# Raw data
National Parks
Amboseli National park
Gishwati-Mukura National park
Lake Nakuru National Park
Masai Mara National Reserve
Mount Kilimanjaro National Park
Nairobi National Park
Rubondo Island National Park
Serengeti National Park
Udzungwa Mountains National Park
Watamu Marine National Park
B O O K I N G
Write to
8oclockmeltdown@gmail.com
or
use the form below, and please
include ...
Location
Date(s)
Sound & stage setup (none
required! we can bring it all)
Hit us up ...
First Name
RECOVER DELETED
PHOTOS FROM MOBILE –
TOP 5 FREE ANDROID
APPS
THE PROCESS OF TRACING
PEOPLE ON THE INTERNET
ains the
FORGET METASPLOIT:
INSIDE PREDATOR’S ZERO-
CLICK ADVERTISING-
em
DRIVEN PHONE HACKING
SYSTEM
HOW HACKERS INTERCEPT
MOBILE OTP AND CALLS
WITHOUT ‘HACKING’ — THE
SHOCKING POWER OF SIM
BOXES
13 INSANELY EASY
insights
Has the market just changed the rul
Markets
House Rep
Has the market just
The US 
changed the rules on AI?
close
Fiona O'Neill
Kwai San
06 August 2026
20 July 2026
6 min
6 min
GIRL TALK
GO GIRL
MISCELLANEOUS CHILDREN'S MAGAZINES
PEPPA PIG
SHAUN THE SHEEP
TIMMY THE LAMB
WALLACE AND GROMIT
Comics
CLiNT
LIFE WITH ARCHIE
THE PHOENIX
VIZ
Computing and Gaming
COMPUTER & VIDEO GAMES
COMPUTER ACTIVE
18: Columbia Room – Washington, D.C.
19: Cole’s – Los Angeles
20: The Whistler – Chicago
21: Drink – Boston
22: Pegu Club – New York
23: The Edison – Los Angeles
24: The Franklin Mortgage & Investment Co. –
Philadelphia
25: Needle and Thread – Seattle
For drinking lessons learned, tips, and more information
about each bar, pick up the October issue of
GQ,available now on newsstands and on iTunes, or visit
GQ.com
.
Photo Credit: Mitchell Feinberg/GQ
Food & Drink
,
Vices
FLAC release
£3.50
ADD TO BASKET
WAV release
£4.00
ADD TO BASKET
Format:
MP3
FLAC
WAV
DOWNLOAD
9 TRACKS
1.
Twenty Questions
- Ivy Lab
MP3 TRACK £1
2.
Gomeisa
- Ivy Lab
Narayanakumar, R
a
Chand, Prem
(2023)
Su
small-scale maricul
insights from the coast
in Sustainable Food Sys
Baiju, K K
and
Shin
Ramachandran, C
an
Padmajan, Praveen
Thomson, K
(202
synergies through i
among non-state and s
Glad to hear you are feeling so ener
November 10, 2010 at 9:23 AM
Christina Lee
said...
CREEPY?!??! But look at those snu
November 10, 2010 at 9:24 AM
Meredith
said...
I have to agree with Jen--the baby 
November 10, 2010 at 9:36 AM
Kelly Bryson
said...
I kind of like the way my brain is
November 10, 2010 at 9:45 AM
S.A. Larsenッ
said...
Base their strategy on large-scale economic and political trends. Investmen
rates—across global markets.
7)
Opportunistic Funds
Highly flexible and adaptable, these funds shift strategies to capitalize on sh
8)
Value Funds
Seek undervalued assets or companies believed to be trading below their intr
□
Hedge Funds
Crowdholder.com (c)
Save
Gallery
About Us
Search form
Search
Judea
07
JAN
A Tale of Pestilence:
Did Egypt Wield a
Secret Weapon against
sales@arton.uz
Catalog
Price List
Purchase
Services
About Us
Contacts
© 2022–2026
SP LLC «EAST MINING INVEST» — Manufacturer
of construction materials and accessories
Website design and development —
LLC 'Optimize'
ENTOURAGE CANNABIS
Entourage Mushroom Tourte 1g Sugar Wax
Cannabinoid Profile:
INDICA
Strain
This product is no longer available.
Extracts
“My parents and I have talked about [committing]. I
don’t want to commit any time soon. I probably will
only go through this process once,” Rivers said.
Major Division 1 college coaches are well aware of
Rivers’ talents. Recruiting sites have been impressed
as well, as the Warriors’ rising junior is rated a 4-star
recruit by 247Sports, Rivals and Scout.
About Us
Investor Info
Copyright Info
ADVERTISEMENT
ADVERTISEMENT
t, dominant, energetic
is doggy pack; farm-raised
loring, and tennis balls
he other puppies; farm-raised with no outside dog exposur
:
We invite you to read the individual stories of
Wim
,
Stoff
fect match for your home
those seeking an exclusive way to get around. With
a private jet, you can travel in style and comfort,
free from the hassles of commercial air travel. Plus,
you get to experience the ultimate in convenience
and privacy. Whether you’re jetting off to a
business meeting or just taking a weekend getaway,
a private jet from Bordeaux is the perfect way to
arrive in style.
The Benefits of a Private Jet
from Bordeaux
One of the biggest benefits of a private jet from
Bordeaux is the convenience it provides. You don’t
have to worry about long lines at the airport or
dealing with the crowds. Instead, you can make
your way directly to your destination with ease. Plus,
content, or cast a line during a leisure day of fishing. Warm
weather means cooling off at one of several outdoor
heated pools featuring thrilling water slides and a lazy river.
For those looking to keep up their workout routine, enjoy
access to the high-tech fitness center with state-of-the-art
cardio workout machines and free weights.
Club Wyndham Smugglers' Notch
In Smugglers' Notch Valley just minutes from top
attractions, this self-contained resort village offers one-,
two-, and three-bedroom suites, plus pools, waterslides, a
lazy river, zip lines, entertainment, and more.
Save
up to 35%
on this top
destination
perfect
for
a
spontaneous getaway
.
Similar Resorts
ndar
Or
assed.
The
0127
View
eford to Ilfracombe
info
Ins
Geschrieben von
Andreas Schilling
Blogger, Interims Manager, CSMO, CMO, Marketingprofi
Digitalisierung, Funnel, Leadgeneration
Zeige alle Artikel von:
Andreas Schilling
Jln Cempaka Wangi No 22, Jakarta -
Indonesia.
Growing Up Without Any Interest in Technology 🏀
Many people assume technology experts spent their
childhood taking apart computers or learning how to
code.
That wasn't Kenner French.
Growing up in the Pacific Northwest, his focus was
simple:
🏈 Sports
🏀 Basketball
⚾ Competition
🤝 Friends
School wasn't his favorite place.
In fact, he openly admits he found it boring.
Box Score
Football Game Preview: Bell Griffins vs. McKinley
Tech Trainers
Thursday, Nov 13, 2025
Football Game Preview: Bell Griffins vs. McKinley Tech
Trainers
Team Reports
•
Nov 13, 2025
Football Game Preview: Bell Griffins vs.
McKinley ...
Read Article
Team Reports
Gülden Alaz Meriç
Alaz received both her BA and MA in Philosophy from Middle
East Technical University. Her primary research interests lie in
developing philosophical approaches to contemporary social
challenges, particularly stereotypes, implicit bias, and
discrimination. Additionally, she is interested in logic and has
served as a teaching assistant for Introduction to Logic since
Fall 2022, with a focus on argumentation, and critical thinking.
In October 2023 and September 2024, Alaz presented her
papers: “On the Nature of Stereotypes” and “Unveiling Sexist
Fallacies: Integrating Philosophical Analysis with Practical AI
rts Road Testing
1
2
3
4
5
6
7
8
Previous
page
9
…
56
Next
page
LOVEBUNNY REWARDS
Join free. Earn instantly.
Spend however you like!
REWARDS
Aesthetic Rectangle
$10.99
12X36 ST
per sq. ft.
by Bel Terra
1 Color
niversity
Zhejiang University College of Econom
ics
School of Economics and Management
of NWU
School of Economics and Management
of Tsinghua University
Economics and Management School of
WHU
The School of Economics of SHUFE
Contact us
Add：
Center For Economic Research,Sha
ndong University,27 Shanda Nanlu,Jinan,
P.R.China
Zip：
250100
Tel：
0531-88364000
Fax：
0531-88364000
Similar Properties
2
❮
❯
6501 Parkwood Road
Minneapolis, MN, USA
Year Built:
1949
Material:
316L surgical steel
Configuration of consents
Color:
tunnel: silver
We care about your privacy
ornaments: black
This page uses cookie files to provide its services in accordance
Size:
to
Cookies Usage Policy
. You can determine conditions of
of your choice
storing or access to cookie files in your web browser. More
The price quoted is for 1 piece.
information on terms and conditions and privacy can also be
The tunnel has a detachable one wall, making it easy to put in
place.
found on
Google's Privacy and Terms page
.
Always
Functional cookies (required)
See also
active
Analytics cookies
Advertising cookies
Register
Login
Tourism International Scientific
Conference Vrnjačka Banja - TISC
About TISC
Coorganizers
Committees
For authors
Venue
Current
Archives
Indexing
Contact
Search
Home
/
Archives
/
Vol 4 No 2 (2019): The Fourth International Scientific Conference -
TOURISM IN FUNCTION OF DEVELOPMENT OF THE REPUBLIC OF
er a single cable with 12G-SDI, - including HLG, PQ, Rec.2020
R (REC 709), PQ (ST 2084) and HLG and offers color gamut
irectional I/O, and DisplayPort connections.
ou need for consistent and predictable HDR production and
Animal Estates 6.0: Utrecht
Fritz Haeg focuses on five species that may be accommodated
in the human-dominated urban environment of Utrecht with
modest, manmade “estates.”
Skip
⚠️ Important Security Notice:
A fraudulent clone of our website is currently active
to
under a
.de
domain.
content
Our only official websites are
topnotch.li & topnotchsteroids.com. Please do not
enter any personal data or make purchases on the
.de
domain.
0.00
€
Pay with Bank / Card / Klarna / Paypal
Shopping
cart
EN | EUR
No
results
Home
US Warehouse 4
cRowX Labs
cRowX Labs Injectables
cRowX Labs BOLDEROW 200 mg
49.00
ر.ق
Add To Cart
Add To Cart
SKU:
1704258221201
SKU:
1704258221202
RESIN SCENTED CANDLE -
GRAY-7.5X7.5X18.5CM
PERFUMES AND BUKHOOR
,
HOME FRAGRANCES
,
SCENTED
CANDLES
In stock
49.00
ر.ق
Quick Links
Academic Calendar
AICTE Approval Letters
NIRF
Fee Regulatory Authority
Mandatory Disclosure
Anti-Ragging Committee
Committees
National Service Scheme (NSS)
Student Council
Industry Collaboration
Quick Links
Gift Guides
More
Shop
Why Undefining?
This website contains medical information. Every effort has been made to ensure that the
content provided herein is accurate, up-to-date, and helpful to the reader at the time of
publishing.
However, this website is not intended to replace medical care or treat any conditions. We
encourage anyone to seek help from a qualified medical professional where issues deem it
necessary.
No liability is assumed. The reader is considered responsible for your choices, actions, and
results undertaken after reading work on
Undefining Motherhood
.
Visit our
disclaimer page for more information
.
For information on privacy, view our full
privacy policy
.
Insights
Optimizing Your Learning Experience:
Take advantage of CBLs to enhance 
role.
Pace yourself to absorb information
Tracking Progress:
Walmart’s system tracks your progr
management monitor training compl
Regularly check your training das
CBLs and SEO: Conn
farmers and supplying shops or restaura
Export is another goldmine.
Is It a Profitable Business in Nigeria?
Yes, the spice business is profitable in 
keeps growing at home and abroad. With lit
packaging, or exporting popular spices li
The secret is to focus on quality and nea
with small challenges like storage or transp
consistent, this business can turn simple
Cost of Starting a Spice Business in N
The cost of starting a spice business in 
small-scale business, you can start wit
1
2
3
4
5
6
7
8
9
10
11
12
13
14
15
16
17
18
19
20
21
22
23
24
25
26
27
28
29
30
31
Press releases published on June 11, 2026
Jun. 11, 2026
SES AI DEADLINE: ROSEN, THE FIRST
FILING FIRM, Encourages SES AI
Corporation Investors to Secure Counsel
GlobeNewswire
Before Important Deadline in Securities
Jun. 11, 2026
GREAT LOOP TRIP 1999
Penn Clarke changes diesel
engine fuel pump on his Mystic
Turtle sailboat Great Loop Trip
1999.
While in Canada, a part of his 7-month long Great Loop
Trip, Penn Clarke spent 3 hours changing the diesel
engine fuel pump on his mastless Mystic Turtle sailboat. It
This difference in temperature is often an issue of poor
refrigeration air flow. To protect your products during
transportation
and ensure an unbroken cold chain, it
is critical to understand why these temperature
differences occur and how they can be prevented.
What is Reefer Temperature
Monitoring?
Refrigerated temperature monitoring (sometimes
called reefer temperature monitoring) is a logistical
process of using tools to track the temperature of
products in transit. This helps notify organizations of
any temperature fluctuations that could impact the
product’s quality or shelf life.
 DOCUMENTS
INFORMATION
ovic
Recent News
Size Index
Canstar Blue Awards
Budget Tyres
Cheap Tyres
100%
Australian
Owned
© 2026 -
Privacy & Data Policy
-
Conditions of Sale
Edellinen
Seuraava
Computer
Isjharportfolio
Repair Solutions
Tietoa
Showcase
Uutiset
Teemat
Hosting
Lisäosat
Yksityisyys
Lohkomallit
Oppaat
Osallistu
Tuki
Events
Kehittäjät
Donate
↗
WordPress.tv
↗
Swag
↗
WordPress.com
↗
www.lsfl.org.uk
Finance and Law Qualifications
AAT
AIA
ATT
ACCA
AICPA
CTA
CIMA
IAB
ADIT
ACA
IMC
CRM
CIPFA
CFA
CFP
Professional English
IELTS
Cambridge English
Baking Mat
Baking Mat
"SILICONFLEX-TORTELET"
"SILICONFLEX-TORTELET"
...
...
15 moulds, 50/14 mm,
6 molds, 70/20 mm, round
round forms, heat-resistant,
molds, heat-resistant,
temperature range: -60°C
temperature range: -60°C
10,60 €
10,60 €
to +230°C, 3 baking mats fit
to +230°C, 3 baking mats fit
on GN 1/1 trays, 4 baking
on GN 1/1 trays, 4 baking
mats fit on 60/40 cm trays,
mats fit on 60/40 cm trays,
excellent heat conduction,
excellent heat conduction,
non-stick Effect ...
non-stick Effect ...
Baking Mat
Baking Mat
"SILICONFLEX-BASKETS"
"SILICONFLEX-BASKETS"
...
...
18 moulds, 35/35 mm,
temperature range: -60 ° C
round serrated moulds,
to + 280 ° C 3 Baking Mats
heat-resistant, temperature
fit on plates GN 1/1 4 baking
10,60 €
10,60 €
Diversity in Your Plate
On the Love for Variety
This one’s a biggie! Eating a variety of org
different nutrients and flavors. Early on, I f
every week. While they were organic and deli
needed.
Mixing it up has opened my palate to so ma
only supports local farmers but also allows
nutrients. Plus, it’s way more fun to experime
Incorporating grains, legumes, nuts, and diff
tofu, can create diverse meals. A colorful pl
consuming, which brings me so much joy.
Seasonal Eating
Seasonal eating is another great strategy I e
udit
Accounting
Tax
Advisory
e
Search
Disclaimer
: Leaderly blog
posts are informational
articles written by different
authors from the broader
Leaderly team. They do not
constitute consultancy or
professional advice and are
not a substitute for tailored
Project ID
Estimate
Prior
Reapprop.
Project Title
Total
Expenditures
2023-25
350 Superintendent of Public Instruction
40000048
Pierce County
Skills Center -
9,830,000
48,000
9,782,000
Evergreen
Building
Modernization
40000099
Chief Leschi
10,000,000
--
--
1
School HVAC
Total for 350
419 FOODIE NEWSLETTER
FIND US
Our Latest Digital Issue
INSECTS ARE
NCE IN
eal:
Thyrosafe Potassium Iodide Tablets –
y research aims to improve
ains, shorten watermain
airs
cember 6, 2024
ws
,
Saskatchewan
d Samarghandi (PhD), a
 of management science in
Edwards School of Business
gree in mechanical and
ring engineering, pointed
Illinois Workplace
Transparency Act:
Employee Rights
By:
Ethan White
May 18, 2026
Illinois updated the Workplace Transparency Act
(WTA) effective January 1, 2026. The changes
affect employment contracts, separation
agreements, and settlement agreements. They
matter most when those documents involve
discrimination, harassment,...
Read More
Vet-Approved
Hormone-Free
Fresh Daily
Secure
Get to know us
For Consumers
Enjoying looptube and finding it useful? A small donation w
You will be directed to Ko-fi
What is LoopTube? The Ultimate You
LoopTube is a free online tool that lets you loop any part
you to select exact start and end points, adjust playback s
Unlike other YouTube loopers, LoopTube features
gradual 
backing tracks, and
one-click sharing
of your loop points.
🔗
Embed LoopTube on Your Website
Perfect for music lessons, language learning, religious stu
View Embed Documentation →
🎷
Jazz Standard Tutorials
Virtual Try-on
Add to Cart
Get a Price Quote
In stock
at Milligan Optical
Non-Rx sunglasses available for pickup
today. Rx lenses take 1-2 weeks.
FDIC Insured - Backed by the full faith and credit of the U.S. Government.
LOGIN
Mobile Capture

# Aim of the task
Where does "changes" appear in the records above? Copy every line that has it.

# Answer space
Penn Clarke changes diesel
(WTA) effective January 1, 2026. The changes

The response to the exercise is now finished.